ECLI:NL:HR:2024:748
Hoge Raad
- Cassatie
- Rechtspraak.nl
Vergoeding van bezwaarkosten en de toepassing van de dwangsomregeling in bestuursrechtelijke procedures
In deze zaak heeft de Hoge Raad op 24 mei 2024 uitspraak gedaan in een cassatieprocedure over de vraag of een verzoek om vergoeding van bezwaarkosten kan worden aangemerkt als een beschikking op aanvraag, waardoor de dwangsomregeling van toepassing zou zijn. De belanghebbende, vertegenwoordigd door B. Kortenbach, had bezwaar gemaakt tegen een verzuimboete die gelijktijdig met een naheffingsaanslag in de omzetbelasting was opgelegd. In zijn bezwaar verzocht hij om vergoeding van de kosten die hij had gemaakt in verband met de behandeling van het bezwaar. De Inspecteur vernietigde de verzuimboete, maar besloot niet op het verzoek om kostenvergoeding. Na een ingebrekestelling door de belanghebbende, besloot de Inspecteur alsnog om een kostenvergoeding toe te kennen, maar weigerde de dwangsom omdat het verzoek te laat was ingediend.

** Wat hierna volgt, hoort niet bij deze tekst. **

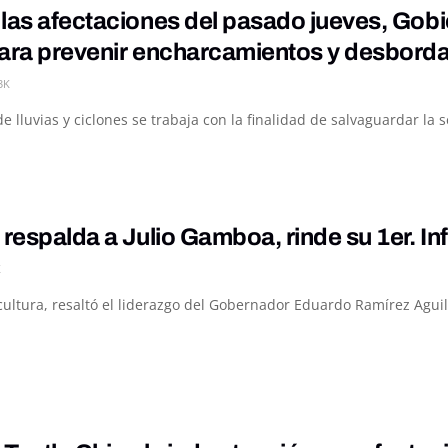
las afectaciones del pasado jueves, Gobi
para prevenir encharcamientos y desbord
3K
 lluvias y ciclones se trabaja con la finalidad de salvaguardar la se
 respalda a Julio Gamboa, rinde su 1er. I
K
ltura, resaltó el liderazgo del Gobernador Eduardo Ramírez Aguilar 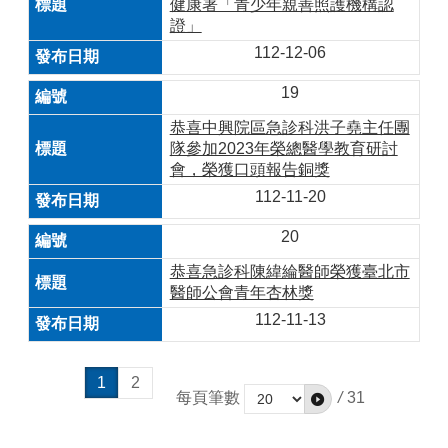
健康署「青少年親善照護機構認
證」
112-12-06
19
恭喜中興院區急診科洪子堯主任團
隊參加2023年榮總醫學教育研討
會，榮獲口頭報告銅獎
112-11-20
20
恭喜急診科陳緯綸醫師榮獲臺北市
醫師公會青年杏林獎
112-11-13
1
2
每頁筆數
/
31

Het Gerechtshof Den Haag oordeelde dat het verzoek om kostenvergoeding niet kan worden aangemerkt als een aanvraag in de zin van artikel 1:3 van de Algemene wet bestuursrecht (Awb), en dat de dwangsomregeling daarom niet van toepassing is. De Hoge Raad bevestigde dit oordeel en oordeelde dat de verwevenheid van het verzoek om kostenvergoeding met de behandeling van het bezwaar betekent dat het verzoek niet als een afzonderlijke aanvraag kan worden beschouwd. De Hoge Raad oordeelde verder dat de klachten van de belanghebbende niet konden leiden tot vernietiging van de uitspraak van het Hof, en dat er geen aanleiding was voor een veroordeling in de proceskosten. Het beroep in cassatie werd ongegrond verklaard.